America must promote its own interests--but it cannot do this 
by turning its back on the world. President Clinton has told 
the American people that we must compete, not retreat--that 
our national security in the post-Cold War period depends on 
our economic strength at home and abroad. The President is 
pursuing an aggressive, new economic strategy. That strategy 
is succeeding in strengthening our nation's ability to 
compete in the global marketplace by putting our own economic 
house in order; through efforts to open markets on a 
bilateral, regional, and multilateral basis; and by an 
aggressive export promotion strategy based on a strong 
public-private sector partnership. Let me explain.

Putting Our House in Order

Leadership begins at home. If we are to compete in the 21st 
century, we must solve our own domestic economic problems. 
This has been President Clinton's number-one economic policy 
priority. Two years ago, the President worked with Congress 
to achieve a five-year budget deficit-reduction package of 
$500 billion. In the last 26 months, we have created almost 6 
million new jobs. Last year's GNP growth reached 4%. American 
industry is operating at its highest capacity in 14 years, 
and our inflation and unemployment rates--the so-called 
"misery index"--are the lowest in 22 years. Employment in the 
Federal Government is heading for its lowest level since John 
F. Kennedy was President.

U.S. business has played a major role in the recovery. 
Corporate restructuring and productivity increases have been 
key. Not long ago, the Davos Economic Forum rated us the 
world's most competitive economy, pushing Japan out of its 
long-held first place for the first time since 1955. We are 
once again the world's greatest export machine.

In short, the United States is back--as a competitor and as a 
responsible manager of its own economy. But we cannot stop 
here. In our new legislative environment, we must continue to 
press on with deficit reduction and attack the root causes of 
American domestic anxiety, including the wage stagnation 
which has persisted despite job growth.

Market Access

A second part of the Clinton Administration's strategy is to 
support U.S. competitiveness by making the world an easier 
place for Americans to do business.

The Global Context. Through three administrations, the U.S. 
worked with our trading partners to complete the Uruguay 
Round. The result: a new World Trade Organization, with a 
broader scope, more authority, and a modern set of rules 
covering such issues as intellectual property, services, and 
investment. For the first time, we are addressing agriculture 
in a global context.

Our challenge now is to make the WTO work, finish the job in 
areas such as financial services, and address new issues such 
as the link between trade policy and environment and labor 
standards.
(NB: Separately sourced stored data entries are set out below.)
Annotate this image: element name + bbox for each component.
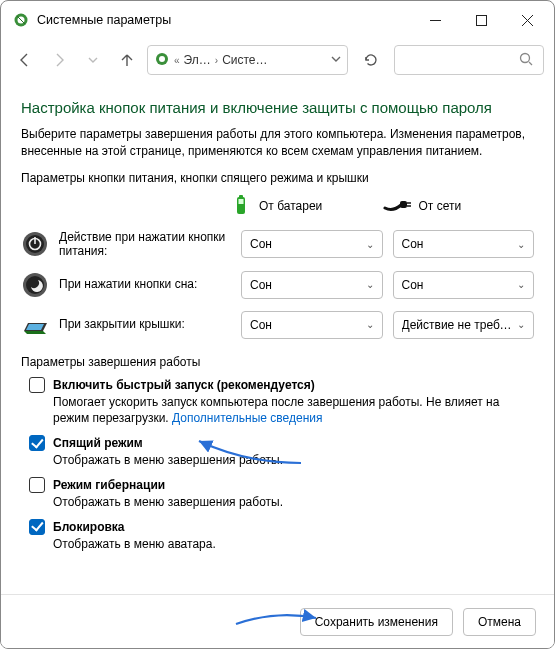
sleep-button-battery-select[interactable]: Сон ⌄ xyxy=(241,271,383,299)
search-icon xyxy=(519,52,533,69)
svg-rect-7 xyxy=(239,195,243,198)
minimize-button[interactable] xyxy=(412,4,458,36)
power-row-power-button: Действие при нажатии кнопки питания: Сон… xyxy=(21,224,534,265)
content: Настройка кнопок питания и включение защ… xyxy=(1,81,554,553)
maximize-button[interactable] xyxy=(458,4,504,36)
breadcrumb-2[interactable]: Систе… xyxy=(222,53,267,67)
location-icon xyxy=(154,51,170,70)
power-button-battery-select[interactable]: Сон ⌄ xyxy=(241,230,383,258)
cancel-button[interactable]: Отмена xyxy=(463,608,536,636)
svg-point-5 xyxy=(521,53,530,62)
select-value: Сон xyxy=(250,237,272,251)
power-button-icon xyxy=(21,230,49,258)
select-value: Сон xyxy=(250,318,272,332)
page-title: Настройка кнопок питания и включение защ… xyxy=(21,99,534,116)
plug-icon xyxy=(383,196,411,217)
chevron-down-icon: ⌄ xyxy=(517,319,525,330)
svg-rect-2 xyxy=(476,15,486,25)
refresh-button[interactable] xyxy=(354,45,388,75)
power-section-label: Параметры кнопки питания, кнопки спящего… xyxy=(21,171,534,185)
sleep-checkbox[interactable] xyxy=(29,435,45,451)
shutdown-item-lock: Блокировка Отображать в меню аватара. xyxy=(29,519,534,553)
recent-dropdown[interactable] xyxy=(79,46,107,74)
lid-icon xyxy=(21,311,49,339)
ac-column-label: От сети xyxy=(419,199,462,213)
save-button[interactable]: Сохранить изменения xyxy=(300,608,453,636)
power-row-label: При нажатии кнопки сна: xyxy=(59,277,197,291)
chevron-down-icon: ⌄ xyxy=(517,239,525,250)
address-bar[interactable]: « Эл… › Систе… xyxy=(147,45,348,75)
power-table-header: От батареи От сети xyxy=(21,189,534,224)
select-value: Сон xyxy=(402,278,424,292)
app-icon xyxy=(13,12,29,28)
power-row-label: Действие при нажатии кнопки питания: xyxy=(59,230,231,259)
hibernate-label: Режим гибернации xyxy=(53,478,165,492)
fast-startup-checkbox[interactable] xyxy=(29,377,45,393)
svg-rect-9 xyxy=(400,201,407,208)
breadcrumb-1[interactable]: Эл… xyxy=(184,53,211,67)
back-button[interactable] xyxy=(11,46,39,74)
forward-button[interactable] xyxy=(45,46,73,74)
battery-icon xyxy=(231,193,251,220)
lid-battery-select[interactable]: Сон ⌄ xyxy=(241,311,383,339)
select-value: Сон xyxy=(402,237,424,251)
chevron-start-icon: « xyxy=(174,55,180,66)
close-button[interactable] xyxy=(504,4,550,36)
chevron-down-icon: ⌄ xyxy=(366,319,374,330)
lid-ac-select[interactable]: Действие не требуется ⌄ xyxy=(393,311,535,339)
lock-desc: Отображать в меню аватара. xyxy=(53,536,534,553)
battery-column-label: От батареи xyxy=(259,199,322,213)
shutdown-item-hibernate: Режим гибернации Отображать в меню завер… xyxy=(29,477,534,511)
chevron-down-icon: ⌄ xyxy=(366,239,374,250)
hibernate-desc: Отображать в меню завершения работы. xyxy=(53,494,534,511)
more-info-link[interactable]: Дополнительные сведения xyxy=(172,411,322,425)
titlebar: Системные параметры xyxy=(1,1,554,39)
lock-checkbox[interactable] xyxy=(29,519,45,535)
window-title: Системные параметры xyxy=(37,13,412,27)
sleep-button-ac-select[interactable]: Сон ⌄ xyxy=(393,271,535,299)
sleep-button-icon xyxy=(21,271,49,299)
hibernate-checkbox[interactable] xyxy=(29,477,45,493)
select-value: Действие не требуется xyxy=(402,318,514,332)
power-row-sleep-button: При нажатии кнопки сна: Сон ⌄ Сон ⌄ xyxy=(21,265,534,305)
up-button[interactable] xyxy=(113,46,141,74)
page-description: Выберите параметры завершения работы для… xyxy=(21,126,534,161)
svg-point-4 xyxy=(159,56,165,62)
shutdown-section-label: Параметры завершения работы xyxy=(21,355,534,369)
svg-rect-8 xyxy=(239,199,244,204)
chevron-down-icon: ⌄ xyxy=(517,279,525,290)
navbar: « Эл… › Систе… xyxy=(1,39,554,81)
chevron-down-icon: ⌄ xyxy=(366,279,374,290)
fast-startup-label: Включить быстрый запуск (рекомендуется) xyxy=(53,378,315,392)
footer: Сохранить изменения Отмена xyxy=(1,594,554,648)
power-row-label: При закрытии крышки: xyxy=(59,317,185,331)
sleep-desc: Отображать в меню завершения работы. xyxy=(53,452,534,469)
power-row-lid: При закрытии крышки: Сон ⌄ Действие не т… xyxy=(21,305,534,345)
lock-label: Блокировка xyxy=(53,520,125,534)
select-value: Сон xyxy=(250,278,272,292)
search-box[interactable] xyxy=(394,45,544,75)
chevron-right-icon: › xyxy=(215,55,218,66)
sleep-label: Спящий режим xyxy=(53,436,143,450)
shutdown-item-fast-startup: Включить быстрый запуск (рекомендуется) … xyxy=(29,377,534,428)
address-dropdown-icon[interactable] xyxy=(331,53,341,67)
shutdown-item-sleep: Спящий режим Отображать в меню завершени… xyxy=(29,435,534,469)
power-button-ac-select[interactable]: Сон ⌄ xyxy=(393,230,535,258)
At the G-7 summit in Halifax this June, we will 
examine the multilateral trading system, as well as other 
multilateral institutions including the IMF, the World Bank, 
and the regional development banks. For the U.S., the goal is 
to explore how we can reshape international economic 
structures to respond better to today's global realities.

Regional Approaches. The U.S. also is leading the way through 
regional efforts to open markets and create new business 
opportunities for American business. These regional efforts 
complement and strengthen the multilateral trading system 
because they contribute to a worldwide movement toward trade 
liberalization. Let me give you two examples.

Here in our own hemisphere, the President hosted 34 
democratically elected leaders at the Summit of the Americas 
in Miami last December. We had three goals for that meeting: 
to open markets throughout the hemisphere; to strengthen the 
movement to democracy; and to work together to improve the 
quality of life of all the people of the Americas. We agreed 
on 23 initiatives, including a commitment to eliminate 
existing trade and investment barriers and create a "Free 
Trade Area of the Americas" by the year 2005.

In Asia, APEC is the best regional vehicle we have to enhance 
our efforts to open markets and investment regimes. In Bogor, 
Indonesia, last year, President Clinton and the other APEC 
leaders made a historic commitment to achieve free and open 
trade and investment in the region by the year 2020. For 
APEC's industrial members, the goal is 2010.

APEC is now at a crucial crossroads--one that will determine 
APEC's future course and its relevance to the American 
business community. We have the vision and the political 
commitment. Now APEC must prove its value by making concrete 
progress toward creating a predictable trade and investment 
environment in the Asia-Pacific region. If it does not, it 
risks losing its promise--and the support of both the 
business community and the region's leaders.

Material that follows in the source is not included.